▶ **Source data**
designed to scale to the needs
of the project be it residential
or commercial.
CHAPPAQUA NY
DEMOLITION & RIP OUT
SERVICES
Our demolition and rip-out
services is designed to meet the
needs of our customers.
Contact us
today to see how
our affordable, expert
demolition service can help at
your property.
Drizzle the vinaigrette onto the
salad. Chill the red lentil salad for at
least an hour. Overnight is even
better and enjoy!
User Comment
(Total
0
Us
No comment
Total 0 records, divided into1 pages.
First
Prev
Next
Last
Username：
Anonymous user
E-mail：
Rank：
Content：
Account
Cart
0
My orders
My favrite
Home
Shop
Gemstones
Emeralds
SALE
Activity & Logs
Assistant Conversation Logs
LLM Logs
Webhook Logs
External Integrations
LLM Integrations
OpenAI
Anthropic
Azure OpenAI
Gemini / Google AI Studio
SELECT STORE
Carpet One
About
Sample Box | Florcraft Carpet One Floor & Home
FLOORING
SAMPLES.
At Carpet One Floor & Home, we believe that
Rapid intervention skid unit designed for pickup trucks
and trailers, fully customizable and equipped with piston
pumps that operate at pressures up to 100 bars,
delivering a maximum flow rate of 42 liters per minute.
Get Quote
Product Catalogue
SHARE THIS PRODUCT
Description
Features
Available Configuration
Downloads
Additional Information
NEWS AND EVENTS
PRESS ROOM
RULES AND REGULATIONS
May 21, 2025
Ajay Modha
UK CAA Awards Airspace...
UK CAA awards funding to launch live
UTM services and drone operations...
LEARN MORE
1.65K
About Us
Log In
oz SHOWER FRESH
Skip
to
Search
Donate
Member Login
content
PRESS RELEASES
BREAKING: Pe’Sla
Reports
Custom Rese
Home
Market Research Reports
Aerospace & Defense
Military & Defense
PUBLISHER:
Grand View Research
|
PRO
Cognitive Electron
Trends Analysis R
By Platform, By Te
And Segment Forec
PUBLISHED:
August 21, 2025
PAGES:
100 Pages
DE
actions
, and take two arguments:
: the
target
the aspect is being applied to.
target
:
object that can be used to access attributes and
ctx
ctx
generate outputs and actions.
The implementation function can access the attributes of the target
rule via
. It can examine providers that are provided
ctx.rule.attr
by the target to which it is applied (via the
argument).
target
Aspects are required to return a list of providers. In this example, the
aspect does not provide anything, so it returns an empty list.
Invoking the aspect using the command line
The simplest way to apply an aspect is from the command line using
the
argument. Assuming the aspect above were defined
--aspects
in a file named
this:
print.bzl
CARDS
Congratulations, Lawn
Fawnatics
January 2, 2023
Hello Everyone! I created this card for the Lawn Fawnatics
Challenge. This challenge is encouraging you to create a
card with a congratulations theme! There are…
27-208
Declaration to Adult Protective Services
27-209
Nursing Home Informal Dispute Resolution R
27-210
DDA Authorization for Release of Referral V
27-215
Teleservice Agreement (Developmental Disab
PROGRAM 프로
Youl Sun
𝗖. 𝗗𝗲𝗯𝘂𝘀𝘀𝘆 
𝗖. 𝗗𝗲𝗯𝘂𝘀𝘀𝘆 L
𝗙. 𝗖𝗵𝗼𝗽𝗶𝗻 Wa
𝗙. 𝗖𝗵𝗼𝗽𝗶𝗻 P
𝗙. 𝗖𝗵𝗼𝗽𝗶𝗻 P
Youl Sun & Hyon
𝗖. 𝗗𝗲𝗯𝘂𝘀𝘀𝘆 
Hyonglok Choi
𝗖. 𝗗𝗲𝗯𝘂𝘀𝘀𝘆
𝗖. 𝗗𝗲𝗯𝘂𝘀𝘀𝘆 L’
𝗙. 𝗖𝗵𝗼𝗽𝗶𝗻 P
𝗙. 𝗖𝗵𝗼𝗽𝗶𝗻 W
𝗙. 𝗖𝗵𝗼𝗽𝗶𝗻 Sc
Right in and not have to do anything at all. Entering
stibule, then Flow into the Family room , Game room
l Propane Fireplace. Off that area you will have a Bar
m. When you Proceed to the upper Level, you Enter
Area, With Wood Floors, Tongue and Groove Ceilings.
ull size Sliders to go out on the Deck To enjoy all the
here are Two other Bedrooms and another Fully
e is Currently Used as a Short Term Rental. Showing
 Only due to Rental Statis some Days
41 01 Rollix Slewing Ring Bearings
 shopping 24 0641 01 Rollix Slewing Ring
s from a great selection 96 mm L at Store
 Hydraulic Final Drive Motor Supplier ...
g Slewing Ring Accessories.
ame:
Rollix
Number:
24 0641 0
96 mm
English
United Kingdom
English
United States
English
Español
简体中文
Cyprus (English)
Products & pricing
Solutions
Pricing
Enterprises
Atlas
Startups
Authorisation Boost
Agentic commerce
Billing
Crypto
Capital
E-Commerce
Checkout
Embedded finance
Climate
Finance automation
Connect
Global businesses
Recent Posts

▶ **Problem requirements**
Word for word, set down each line of the material.

▶ **Result for this exercise**
designed to scale to the needs
of the project be it residential
or commercial.
CHAPPAQUA NY
DEMOLITION & RIP OUT
SERVICES
Our demolition and rip-out
services is designed to meet the
needs of our customers.
Contact us
today to see how
our affordable, expert
demolition service can help at
your property.
Drizzle the vinaigrette onto the
salad. Chill the red lentil salad for at
least an hour. Overnight is even
better and enjoy!
User Comment
(Total
0
Us
No comment
Total 0 records, divided into1 pages.
First
Prev
Next
Last
Username：
Anonymous user
E-mail：
Rank：
Content：
Account
Cart
0
My orders
My favrite
Home
Shop
Gemstones
Emeralds
SALE
Activity & Logs
Assistant Conversation Logs
LLM Logs
Webhook Logs
External Integrations
LLM Integrations
OpenAI
Anthropic
Azure OpenAI
Gemini / Google AI Studio
SELECT STORE
Carpet One
About
Sample Box | Florcraft Carpet One Floor & Home
FLOORING
SAMPLES.
At Carpet One Floor & Home, we believe that
Rapid intervention skid unit designed for pickup trucks
and trailers, fully customizable and equipped with piston
pumps that operate at pressures up to 100 bars,
delivering a maximum flow rate of 42 liters per minute.
Get Quote
Product Catalogue
SHARE THIS PRODUCT
Description
Features
Available Configuration
Downloads
Additional Information
NEWS AND EVENTS
PRESS ROOM
RULES AND REGULATIONS
May 21, 2025
Ajay Modha
UK CAA Awards Airspace...
UK CAA awards funding to launch live
UTM services and drone operations...
LEARN MORE
1.65K
About Us
Log In
oz SHOWER FRESH
Skip
to
Search
Donate
Member Login
content
PRESS RELEASES
BREAKING: Pe’Sla
Reports
Custom Rese
Home
Market Research Reports
Aerospace & Defense
Military & Defense
PUBLISHER:
Grand View Research
|
PRO
Cognitive Electron
Trends Analysis R
By Platform, By Te
And Segment Forec
PUBLISHED:
August 21, 2025
PAGES:
100 Pages
DE
actions
, and take two arguments:
: the
target
the aspect is being applied to.
target
:
object that can be used to access attributes and
ctx
ctx
generate outputs and actions.
The implementation function can access the attributes of the target
rule via
. It can examine providers that are provided
ctx.rule.attr
by the target to which it is applied (via the
argument).
target
Aspects are required to return a list of providers. In this example, the
aspect does not provide anything, so it returns an empty list.
Invoking the aspect using the command line
The simplest way to apply an aspect is from the command line using
the
argument. Assuming the aspect above were defined
--aspects
in a file named
this:
print.bzl
CARDS
Congratulations, Lawn
Fawnatics
January 2, 2023
Hello Everyone! I created this card for the Lawn Fawnatics
Challenge. This challenge is encouraging you to create a
card with a congratulations theme! There are…
27-208
Declaration to Adult Protective Services
27-209
Nursing Home Informal Dispute Resolution R
27-210
DDA Authorization for Release of Referral V
27-215
Teleservice Agreement (Developmental Disab
PROGRAM 프로
Youl Sun
𝗖. 𝗗𝗲𝗯𝘂𝘀𝘀𝘆 
𝗖. 𝗗𝗲𝗯𝘂𝘀𝘀𝘆 L
𝗙. 𝗖𝗵𝗼𝗽𝗶𝗻 Wa
𝗙. 𝗖𝗵𝗼𝗽𝗶𝗻 P
𝗙. 𝗖𝗵𝗼𝗽𝗶𝗻 P
Youl Sun & Hyon
𝗖. 𝗗𝗲𝗯𝘂𝘀𝘀𝘆 
Hyonglok Choi
𝗖. 𝗗𝗲𝗯𝘂𝘀𝘀𝘆
𝗖. 𝗗𝗲𝗯𝘂𝘀𝘀𝘆 L’
𝗙. 𝗖𝗵𝗼𝗽𝗶𝗻 P
𝗙. 𝗖𝗵𝗼𝗽𝗶𝗻 W
𝗙. 𝗖𝗵𝗼𝗽𝗶𝗻 Sc
Right in and not have to do anything at all. Entering
stibule, then Flow into the Family room , Game room
l Propane Fireplace. Off that area you will have a Bar
m. When you Proceed to the upper Level, you Enter
Area, With Wood Floors, Tongue and Groove Ceilings.
ull size Sliders to go out on the Deck To enjoy all the
here are Two other Bedrooms and another Fully
e is Currently Used as a Short Term Rental. Showing
 Only due to Rental Statis some Days
41 01 Rollix Slewing Ring Bearings
 shopping 24 0641 01 Rollix Slewing Ring
s from a great selection 96 mm L at Store
 Hydraulic Final Drive Motor Supplier ...
g Slewing Ring Accessories.
ame:
Rollix
Number:
24 0641 0
96 mm
English
United Kingdom
English
United States
English
Español
简体中文
Cyprus (English)
Products & pricing
Solutions
Pricing
Enterprises
Atlas
Startups
Authorisation Boost
Agentic commerce
Billing
Crypto
Capital
E-Commerce
Checkout
Embedded finance
Climate
Finance automation
Connect
Global businesses
Recent Posts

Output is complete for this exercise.